Home Inspection Deal Killer or Not?

Question: "We have our home on the market and we have filled out a Seller's Disclosure, as required by law in PA. We had a contract on the house, which was subject to a home inspection. The buyer did not like the results of the home inspection and is not taking our house. Can we find out what is in that report? Can we dispute it? How can this home inspector kill our deal?"

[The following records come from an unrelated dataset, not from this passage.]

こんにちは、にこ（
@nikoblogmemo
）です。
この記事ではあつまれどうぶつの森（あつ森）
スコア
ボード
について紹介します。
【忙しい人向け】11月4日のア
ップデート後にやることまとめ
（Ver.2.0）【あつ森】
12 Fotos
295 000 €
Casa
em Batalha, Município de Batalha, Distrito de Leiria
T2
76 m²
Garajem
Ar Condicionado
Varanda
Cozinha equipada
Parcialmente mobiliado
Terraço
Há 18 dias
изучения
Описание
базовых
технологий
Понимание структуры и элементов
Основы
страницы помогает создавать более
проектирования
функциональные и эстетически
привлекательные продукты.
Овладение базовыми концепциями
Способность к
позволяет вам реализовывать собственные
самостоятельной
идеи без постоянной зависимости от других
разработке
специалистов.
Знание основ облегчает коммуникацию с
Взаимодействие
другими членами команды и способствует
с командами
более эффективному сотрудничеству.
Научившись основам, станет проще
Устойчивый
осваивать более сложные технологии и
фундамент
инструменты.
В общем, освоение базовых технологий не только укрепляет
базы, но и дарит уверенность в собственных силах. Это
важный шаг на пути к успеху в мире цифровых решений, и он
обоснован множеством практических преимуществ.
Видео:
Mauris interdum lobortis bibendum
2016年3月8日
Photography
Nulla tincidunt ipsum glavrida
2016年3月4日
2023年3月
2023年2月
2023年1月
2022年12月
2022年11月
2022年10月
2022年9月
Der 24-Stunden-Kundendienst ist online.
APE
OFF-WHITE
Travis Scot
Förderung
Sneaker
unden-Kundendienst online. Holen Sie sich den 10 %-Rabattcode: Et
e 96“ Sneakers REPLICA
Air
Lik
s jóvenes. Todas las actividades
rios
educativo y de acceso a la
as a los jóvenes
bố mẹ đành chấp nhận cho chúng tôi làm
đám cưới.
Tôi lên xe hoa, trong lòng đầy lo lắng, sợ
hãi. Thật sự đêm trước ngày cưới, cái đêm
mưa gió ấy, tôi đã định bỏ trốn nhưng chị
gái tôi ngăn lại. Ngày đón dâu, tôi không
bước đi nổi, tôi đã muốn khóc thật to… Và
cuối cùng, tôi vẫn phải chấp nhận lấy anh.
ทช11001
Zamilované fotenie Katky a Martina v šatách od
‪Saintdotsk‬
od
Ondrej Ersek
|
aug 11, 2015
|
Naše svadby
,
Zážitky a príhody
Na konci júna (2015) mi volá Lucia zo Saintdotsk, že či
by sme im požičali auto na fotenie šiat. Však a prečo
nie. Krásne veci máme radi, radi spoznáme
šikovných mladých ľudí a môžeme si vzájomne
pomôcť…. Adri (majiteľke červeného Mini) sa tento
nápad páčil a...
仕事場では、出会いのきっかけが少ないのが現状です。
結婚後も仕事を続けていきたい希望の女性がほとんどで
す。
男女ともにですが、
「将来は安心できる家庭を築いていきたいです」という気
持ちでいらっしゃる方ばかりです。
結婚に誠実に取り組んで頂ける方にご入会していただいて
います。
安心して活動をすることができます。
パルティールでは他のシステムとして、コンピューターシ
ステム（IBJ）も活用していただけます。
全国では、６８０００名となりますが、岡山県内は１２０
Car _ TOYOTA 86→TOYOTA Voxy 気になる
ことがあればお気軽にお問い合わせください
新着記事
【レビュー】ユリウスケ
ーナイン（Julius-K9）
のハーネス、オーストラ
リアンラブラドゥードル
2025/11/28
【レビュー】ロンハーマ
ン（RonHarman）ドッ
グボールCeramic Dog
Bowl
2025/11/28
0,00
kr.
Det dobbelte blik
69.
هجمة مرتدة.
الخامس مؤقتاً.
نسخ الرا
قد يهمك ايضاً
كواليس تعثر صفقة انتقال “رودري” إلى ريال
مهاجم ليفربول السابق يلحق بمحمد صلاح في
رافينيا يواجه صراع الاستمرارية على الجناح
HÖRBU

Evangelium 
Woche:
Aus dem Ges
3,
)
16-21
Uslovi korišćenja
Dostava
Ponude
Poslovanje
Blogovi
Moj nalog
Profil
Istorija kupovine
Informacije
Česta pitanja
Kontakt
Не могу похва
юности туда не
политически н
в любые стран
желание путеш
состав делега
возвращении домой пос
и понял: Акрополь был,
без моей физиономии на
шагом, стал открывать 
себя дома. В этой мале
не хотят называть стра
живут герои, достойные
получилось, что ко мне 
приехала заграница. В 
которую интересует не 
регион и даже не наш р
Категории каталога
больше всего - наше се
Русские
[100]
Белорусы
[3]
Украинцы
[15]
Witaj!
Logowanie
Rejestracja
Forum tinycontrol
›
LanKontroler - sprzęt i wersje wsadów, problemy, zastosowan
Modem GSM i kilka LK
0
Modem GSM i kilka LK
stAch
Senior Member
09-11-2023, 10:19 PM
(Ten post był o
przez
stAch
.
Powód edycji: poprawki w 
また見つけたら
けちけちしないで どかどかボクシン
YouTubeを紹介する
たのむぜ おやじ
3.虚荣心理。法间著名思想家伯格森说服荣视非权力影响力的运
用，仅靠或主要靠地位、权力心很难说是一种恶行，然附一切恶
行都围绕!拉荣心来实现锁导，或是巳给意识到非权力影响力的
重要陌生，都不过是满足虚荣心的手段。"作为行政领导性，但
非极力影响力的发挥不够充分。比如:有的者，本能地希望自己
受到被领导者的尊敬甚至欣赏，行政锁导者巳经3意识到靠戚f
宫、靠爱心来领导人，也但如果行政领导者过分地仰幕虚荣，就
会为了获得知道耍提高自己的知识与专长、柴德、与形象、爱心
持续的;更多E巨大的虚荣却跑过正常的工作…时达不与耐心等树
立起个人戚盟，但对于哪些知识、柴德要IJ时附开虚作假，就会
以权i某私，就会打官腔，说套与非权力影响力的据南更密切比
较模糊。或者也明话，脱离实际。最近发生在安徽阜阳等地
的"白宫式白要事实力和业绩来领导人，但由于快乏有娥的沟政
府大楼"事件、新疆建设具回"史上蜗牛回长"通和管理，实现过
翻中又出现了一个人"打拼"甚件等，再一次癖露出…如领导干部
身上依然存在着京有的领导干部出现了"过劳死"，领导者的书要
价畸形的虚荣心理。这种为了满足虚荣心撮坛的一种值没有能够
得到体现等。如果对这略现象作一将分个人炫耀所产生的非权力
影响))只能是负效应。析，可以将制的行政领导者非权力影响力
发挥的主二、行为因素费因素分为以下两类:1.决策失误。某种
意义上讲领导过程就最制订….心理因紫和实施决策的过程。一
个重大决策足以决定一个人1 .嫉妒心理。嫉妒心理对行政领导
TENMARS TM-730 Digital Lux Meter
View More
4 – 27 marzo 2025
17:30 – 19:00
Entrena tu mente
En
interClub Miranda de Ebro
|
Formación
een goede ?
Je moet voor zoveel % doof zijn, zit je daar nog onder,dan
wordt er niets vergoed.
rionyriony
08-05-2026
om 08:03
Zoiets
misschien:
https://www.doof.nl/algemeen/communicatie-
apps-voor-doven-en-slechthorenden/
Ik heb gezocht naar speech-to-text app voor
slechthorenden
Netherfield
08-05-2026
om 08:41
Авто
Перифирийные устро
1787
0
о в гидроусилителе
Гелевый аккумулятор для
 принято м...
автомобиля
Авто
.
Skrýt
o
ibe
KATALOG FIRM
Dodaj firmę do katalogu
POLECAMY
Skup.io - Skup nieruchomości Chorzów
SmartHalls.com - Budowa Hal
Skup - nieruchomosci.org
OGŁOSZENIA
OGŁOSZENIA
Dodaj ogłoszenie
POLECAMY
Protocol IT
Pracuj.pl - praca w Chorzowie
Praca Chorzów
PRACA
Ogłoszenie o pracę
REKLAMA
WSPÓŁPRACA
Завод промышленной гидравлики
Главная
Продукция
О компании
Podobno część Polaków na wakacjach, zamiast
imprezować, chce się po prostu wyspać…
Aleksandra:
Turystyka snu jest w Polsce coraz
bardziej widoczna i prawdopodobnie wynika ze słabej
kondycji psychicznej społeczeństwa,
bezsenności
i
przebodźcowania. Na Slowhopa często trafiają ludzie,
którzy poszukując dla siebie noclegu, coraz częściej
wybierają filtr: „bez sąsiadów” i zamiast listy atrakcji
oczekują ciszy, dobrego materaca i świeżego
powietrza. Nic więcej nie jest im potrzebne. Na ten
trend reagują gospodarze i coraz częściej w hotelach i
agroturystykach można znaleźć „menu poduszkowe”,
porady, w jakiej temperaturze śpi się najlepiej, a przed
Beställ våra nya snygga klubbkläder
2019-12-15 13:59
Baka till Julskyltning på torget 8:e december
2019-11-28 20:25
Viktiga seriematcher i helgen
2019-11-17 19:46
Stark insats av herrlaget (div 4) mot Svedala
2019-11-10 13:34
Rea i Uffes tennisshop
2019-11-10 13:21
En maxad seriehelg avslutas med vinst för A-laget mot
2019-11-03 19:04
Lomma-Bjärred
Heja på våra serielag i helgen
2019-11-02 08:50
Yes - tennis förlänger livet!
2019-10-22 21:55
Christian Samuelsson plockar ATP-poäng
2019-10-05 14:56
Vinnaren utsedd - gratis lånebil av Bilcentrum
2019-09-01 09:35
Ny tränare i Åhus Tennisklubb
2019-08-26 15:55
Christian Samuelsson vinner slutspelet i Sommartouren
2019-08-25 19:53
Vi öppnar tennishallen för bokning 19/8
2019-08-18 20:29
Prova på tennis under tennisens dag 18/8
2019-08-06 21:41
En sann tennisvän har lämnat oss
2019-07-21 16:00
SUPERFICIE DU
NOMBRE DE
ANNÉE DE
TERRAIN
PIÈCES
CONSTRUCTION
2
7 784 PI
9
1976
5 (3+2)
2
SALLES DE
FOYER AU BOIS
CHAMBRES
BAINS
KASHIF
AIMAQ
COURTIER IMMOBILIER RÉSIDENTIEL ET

Answer: Let me take the last question first. If your contract was written with a clause allowing the buyers to cancel the sale if the home inspection revealed something they did not like, yes, the home inspector can dispute the sale. Can you dispute it? As a layperson, I would never put my own expertise above that of a professional's--in this case, the home inspector's.  You could certainly have your own inspection done, but if your inspector and their inspector disagree, your agent will disclose both reports, to cover risk to you and to the agent. To present only a favorable inspection report to the next buyer, while suppressing a less favorable one, is asking to be sued.  Most contracts in Pennsylvania allow you to receive, without charge, a copy of the home inspection report. Once you receive it, however, you are now obligated to disclose all material facts--which is what the report it full of. If you don't receive a copy of the report, you don't know what is in it, and therefore, cannot answer any questions about what is in it. I often recommend to sellers that they get a pre-purchase home inspection of their own. This works well for several reasons. First of all, offense is better than defense. You show the report to the buyers, tell them that 1) you have priced the property with these imperfections in mind and 2) you have fixed x, y and z (presuming, of course, that you have).  You know what you are selling, which puts you in a stronger position. National relocation companies usually have a home inspection--as well as two appraisals done--before they market a home.  Both home inspections and seller disclosure forms are used by real estate professionals for a couple of reasons. Both practices reduce and shift risk. In the case of the Seller Disclosure, the agent is shifting risk from him to you, by saying (correctly) that you are the one making the disclosure. By involving a home inspector, you both shift risk from yourselves to the home inspector. Buyers want to know what they are buying; agents and sellers do not want to be sued post closing. Both practices reduce risk, in that the buyer is generally better informed about the material facts of the property. Material facts are not confidential under any circumstances. Anything you know about the property, whether on the disclosure form or not, that would reasonably affect the buyer's decision to purchase the property, should be disclosed. 

 

Keep or Sell?

Question: "What should we do--rent or keep our house? We have refinanced several times, and we owe about $XX,XXX on the property. We will be retiring in a few years, and we don't know if we can make the payments when we retire. We just can't seem to get ahead."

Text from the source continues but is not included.